■ What is expected: Copy out each line of the entries where the word "Thinking" is present.

== Segment start ==

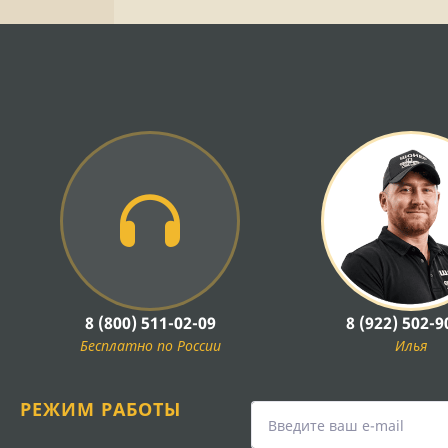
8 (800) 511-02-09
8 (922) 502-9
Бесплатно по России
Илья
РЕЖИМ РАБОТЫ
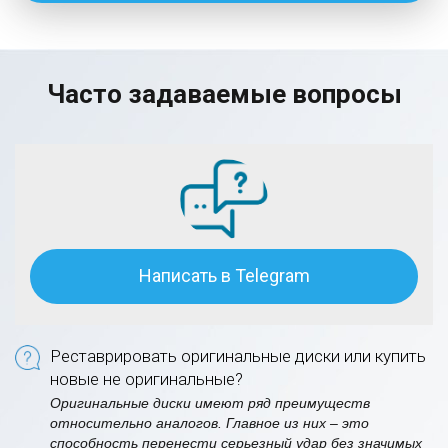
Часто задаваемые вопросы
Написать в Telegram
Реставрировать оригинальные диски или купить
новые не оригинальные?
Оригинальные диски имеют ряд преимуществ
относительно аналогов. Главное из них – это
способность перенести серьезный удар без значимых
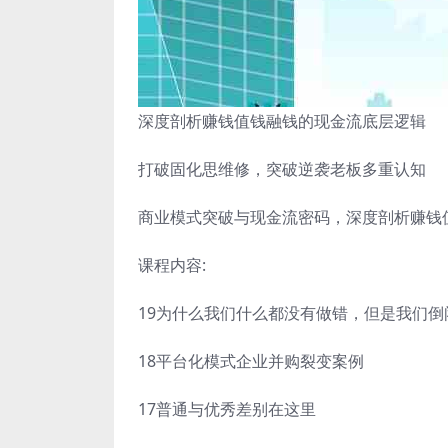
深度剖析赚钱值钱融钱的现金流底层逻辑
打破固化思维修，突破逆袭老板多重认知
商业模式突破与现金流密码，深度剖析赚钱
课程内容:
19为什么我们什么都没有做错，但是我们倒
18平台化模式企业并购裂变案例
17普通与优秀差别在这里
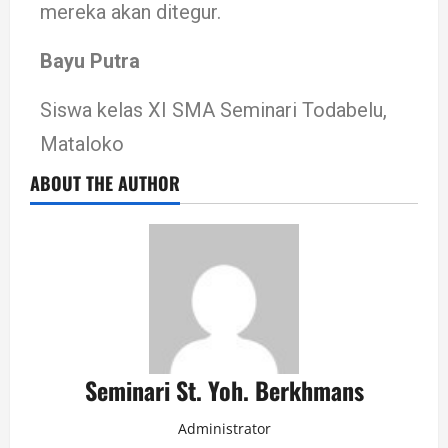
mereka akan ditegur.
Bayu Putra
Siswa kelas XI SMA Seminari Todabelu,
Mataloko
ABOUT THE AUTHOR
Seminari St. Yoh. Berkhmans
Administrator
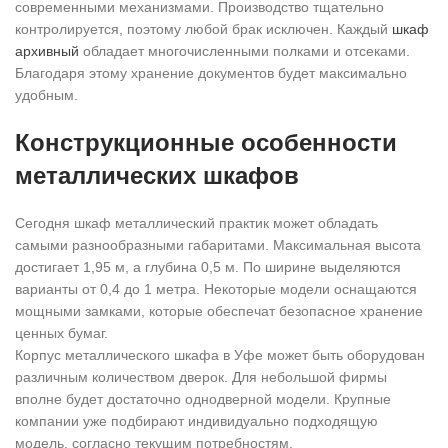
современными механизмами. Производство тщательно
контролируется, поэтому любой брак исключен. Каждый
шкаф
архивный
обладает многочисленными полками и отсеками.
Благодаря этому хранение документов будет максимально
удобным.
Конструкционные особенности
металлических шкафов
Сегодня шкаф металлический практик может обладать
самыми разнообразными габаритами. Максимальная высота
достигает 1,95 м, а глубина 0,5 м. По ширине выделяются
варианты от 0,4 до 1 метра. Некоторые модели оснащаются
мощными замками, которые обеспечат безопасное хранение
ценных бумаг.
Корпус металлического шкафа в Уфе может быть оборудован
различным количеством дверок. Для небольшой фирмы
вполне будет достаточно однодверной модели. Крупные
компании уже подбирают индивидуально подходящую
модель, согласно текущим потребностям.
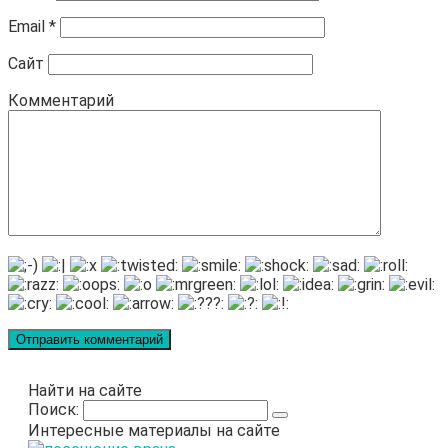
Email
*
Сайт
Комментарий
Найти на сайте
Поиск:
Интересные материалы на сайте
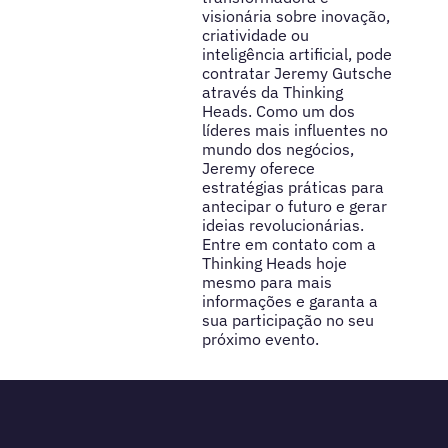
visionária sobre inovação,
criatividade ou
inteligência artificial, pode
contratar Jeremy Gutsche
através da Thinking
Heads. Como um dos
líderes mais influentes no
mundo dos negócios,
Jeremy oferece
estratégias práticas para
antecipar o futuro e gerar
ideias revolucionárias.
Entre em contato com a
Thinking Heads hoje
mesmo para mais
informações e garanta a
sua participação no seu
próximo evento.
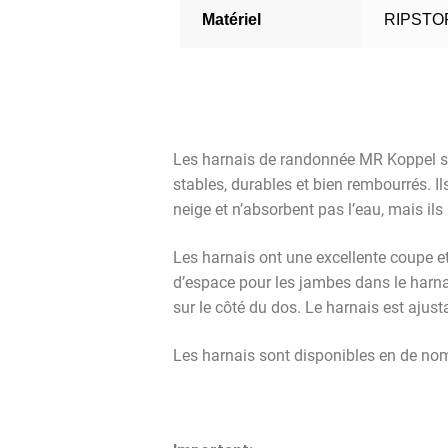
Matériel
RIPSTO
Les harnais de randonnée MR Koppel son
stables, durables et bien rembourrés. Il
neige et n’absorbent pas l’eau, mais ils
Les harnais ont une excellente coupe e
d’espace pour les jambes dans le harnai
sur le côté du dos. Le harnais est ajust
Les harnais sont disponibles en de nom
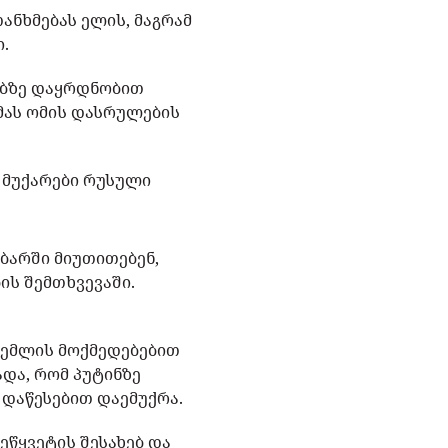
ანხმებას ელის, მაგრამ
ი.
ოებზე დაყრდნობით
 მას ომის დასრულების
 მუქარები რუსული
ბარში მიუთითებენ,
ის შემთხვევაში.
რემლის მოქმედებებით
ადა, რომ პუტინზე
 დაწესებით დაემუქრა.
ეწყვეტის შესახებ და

== Segment end ==
== Segment start ==

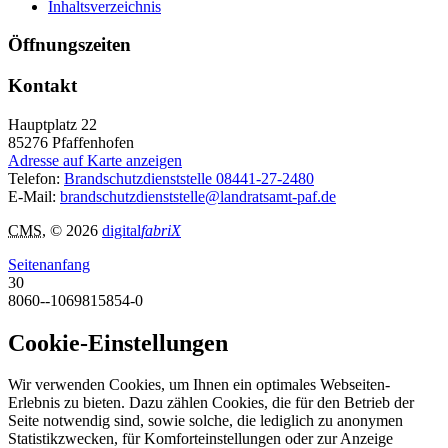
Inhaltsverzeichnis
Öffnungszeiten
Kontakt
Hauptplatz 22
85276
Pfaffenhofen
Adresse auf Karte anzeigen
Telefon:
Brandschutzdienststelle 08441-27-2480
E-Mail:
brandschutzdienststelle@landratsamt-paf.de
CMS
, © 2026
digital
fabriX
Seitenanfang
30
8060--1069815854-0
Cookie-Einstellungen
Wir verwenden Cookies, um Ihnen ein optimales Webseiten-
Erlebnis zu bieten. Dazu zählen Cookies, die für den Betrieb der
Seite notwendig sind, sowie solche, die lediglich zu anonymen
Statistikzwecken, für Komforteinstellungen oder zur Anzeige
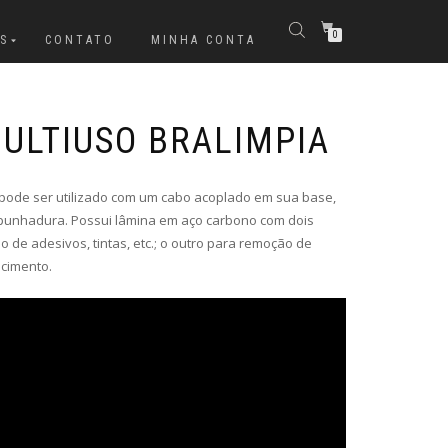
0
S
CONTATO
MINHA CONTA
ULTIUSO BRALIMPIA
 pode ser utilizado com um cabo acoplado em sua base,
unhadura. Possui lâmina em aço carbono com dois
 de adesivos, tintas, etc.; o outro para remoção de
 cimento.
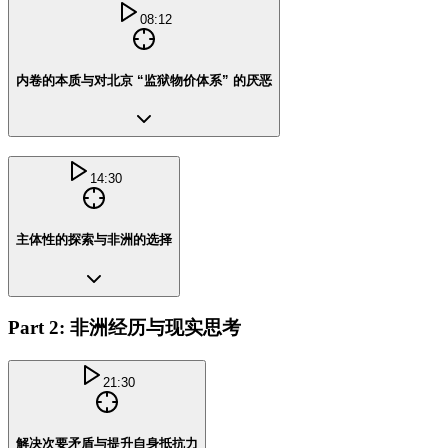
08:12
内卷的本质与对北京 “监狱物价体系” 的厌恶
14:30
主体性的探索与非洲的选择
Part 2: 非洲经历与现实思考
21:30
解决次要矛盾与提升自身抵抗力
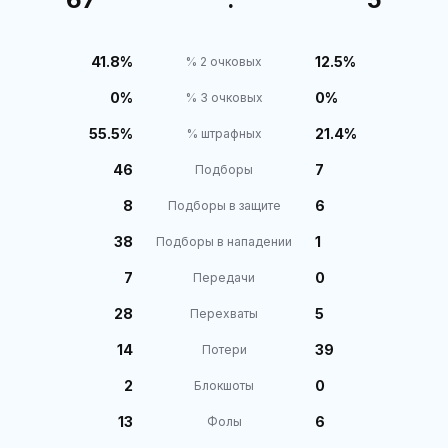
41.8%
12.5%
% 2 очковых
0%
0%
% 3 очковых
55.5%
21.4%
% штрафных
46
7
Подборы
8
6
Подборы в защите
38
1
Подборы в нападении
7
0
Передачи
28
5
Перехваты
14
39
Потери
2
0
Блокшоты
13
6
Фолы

== Segment end ==

■ Answer space:
através da Thinking
Thinking Heads hoje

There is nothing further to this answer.